Focus degli investitori il comparto tecnologico, anche se i guadagni regionali sono stati in parte limitati dai dati sull'occupazione Usa, che hanno ridotto le aspettative di un imminente taglio dei tassi da parte della Federal Reserve.

L'indice sudcoreano KOSPI è balzato di quasi il 3%, raggiungendo il massimo storico di 5.515,8 punti. Il rally è stato innescato da Samsung Electronics, che ha segnato un progresso superiore al 6% dopo che i vertici aziendali hanno confermato il vantaggio tecnologico nei chip di memoria di nuova generazione HBM4. Anche SK Hynix ha beneficiato dell'entusiasmo per l'hardware dedicato all'AI, chiudendo in rialzo del 3,5%.

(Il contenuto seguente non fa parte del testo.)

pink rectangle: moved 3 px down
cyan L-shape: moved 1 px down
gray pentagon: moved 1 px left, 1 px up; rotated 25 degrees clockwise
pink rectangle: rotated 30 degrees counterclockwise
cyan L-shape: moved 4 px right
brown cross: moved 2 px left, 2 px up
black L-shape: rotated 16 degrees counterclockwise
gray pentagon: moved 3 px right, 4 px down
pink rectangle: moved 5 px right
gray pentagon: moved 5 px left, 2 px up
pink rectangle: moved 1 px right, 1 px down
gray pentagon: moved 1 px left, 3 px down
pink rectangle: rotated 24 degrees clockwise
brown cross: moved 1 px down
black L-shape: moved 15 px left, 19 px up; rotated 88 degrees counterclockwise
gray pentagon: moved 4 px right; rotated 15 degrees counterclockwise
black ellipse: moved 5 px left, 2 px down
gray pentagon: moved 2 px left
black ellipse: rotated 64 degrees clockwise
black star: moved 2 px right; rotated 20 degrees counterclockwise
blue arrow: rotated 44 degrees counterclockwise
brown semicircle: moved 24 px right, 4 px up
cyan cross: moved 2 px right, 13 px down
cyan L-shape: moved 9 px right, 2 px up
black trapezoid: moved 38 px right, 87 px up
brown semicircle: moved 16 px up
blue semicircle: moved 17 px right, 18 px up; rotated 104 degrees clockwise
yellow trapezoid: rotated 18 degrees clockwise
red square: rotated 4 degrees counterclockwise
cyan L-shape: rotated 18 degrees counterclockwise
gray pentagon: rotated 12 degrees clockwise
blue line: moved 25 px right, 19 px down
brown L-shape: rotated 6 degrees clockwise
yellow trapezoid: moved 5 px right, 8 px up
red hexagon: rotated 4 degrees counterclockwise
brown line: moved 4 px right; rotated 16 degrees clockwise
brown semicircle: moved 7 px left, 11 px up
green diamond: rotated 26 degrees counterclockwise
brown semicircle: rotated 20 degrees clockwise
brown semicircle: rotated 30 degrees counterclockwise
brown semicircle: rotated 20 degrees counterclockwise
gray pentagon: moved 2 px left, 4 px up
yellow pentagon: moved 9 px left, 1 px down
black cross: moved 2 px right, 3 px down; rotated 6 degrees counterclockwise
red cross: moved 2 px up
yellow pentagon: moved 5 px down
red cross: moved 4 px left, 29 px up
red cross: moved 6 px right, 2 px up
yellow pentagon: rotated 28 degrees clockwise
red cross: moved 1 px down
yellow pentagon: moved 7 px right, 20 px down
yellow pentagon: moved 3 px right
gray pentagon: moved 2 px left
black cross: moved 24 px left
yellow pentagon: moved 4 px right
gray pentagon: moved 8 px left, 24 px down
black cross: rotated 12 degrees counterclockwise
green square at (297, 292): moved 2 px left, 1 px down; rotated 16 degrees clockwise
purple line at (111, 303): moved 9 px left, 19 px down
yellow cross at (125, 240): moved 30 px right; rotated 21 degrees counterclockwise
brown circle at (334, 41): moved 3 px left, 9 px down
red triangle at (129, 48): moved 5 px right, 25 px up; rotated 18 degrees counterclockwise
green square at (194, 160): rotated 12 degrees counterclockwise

A Tokyo, il Nikkei 225 ha superato per la prima volta la soglia psicologica dei 58.000 punti. Gli investitori continuano a scommettere sul cosiddetto "Takaichi trade", accogliendo con favore le politiche pro-crescita del Primo Ministro Sanae Takaichi, focalizzate su difesa, industria nazionale e condizioni finanziarie accomodanti.

In discesa Hong Kong (-0,93%); ottima la prestazione di Seul (+2,72%).

In lieve ribasso Mumbai (-0,61%); senza direzione Sydney (0%).

Sostanziale invarianza per l'euro contro la valuta nipponica, che passa di mano con un trascurabile -0,05%. Giornata incolore per l'euro nei confronti della divisa cinese, che mostra una variazione percentuale negativa dello 0,25% rispetto alla seduta precedente. Seduta sostanzialmente invariata per l'euro contro il dollaro hongkonghese, che tratta con un moderato -0,08%.

Il rendimento dell'obbligazione decennale giapponese scambia 2,23%, mentre il rendimento per il titolo di Stato decennale cinese è pari 1,78%.